In two minutes he was fascinated, in five he realised, with a quick and unpleasant sense of inferiority, how ignorant he was beside these two. In Schuabe the vicar found a man whose knowledge was as wide and scholarship as profound as his own. From a purely intellectual standpoint, probably Gortre and Schuabe were more nearly on a level, but in pure knowledge he was nowhere. He wondered, as he listened, if the generation immediately preceding his own had been blessed with more time for culture, if the foundation had been surer and more comprehensive, when they were alumni of the "loving mother" in the South.

They were discussing archæological questions connected with the Holy Land.
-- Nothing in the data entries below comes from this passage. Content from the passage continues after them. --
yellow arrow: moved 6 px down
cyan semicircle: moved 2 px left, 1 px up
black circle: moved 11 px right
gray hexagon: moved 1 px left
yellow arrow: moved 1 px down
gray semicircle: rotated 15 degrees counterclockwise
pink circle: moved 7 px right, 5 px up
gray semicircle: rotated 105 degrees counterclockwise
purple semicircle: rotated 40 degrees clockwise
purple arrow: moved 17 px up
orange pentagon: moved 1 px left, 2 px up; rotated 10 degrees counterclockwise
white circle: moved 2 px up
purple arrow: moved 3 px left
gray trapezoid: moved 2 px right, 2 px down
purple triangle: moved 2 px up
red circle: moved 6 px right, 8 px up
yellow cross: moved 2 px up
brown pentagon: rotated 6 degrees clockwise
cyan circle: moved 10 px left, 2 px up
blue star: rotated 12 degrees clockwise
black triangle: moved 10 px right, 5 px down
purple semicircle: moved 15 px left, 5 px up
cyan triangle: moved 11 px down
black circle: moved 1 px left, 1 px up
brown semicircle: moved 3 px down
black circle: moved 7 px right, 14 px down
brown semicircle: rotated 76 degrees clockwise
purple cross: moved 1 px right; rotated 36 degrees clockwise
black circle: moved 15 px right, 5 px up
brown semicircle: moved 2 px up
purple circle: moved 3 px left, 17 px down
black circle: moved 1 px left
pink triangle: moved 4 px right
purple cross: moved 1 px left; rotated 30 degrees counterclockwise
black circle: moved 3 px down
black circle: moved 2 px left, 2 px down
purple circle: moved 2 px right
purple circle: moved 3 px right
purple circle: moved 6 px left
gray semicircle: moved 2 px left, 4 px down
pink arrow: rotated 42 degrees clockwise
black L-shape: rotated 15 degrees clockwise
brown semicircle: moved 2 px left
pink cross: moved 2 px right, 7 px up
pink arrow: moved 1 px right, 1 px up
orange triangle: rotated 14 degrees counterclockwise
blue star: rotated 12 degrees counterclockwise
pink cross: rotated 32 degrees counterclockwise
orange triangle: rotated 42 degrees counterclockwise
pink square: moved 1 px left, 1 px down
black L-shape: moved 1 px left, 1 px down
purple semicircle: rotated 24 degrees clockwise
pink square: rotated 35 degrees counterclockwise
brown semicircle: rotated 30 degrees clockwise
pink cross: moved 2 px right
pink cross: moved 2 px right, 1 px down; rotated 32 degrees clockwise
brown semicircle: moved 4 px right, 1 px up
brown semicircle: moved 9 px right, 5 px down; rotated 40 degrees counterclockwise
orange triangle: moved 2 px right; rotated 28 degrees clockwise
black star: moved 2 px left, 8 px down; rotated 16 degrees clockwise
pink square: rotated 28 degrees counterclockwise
Schuabe possessed a profound and masterly knowledge of the whole Jewish background to the Gospel picture, not merely of the archæology, which in itself is a life study, but of the essential characteristics of Jewish thought and feeling, which is far more.

Of course, every now and again the conversation turned towards a direction that, pursued, would have led to controversy. But, with mutual tact, the debatable ground was avoided. That Christ was a historic fact Schuabe, of course, admitted and implied, and when the question of His Divinity seemed likely to occur he was careful and adroit to avoid any discussion.

To the young man, burning with the zeal of youth, this seemed a pity. Unconsciously, he blamed the vicar for not pressing certain points home.

What an opportunity was here! The rarity of such a visit, the obvious interest the two men were beginning to take in each other—should not a great blow for Christ be struck on such an auspicious night? Even if the protest was unavailing, the argument overthrown, was it not a duty to speak of the awful and eternal realities which lay beneath this vivid and brilliant interchange of scholarship?

His brain was on fire with passionate longing to speak. But, nevertheless, he controlled it. None knew better than he the depth and worth of the vicar's character. And he felt himself a junior; he had no right to question the decision of his superior.

"You have missed much, Mr. Byars," said Schuabe, as he arose to go at last, "in never having visited Jerusalem. One can get the knowledge of it, but never the colour. And, even to-day, the city must appear, in many respects, exactly as it did under the rule of Pilate. The Fellah women sell their vegetables, the camels come in loaded with roots for fuel, the Bedouin, the Jews with their long gowns and slippers—I wish you could see it all. I have eaten the meals of the Gospels, drunk the red wine of Saron, the spiced wine mixed with honey and black pepper, the 'wine of myrrh' mentioned in the Gospel of Mark. I have dined with Jewish tradesmen and gone through the same formalities of hand-washing as we read of two thousand years ago; I have seen the poor ostentatiously gathered in out of the streets and the best part of the meal given them for a self-righteous show. And yet, an hour afterwards, I have sat in a café by King David's Tower and played dice with Turkish soldiers armed with Martini rifles!"

The vicar seemed loath to let his guest go, though the hour was late, but he refused to stay longer. Mr. Byars, with a somewhat transparent eagerness, mentioned that Gortre's road home lay for part of the way in the same direction as the millionaire's. He seemed to wish the young man to accompany him, almost, so Basil thought, that the charm of his personality might rebuke him for his tirade in the early part of the evening.

Accordingly, in agreement with the vicar's evident wish, but with an inexplicable ice-cold feeling in his heart, he left the house with Schuabe and began to walk with him through the silent, lamp-lit streets.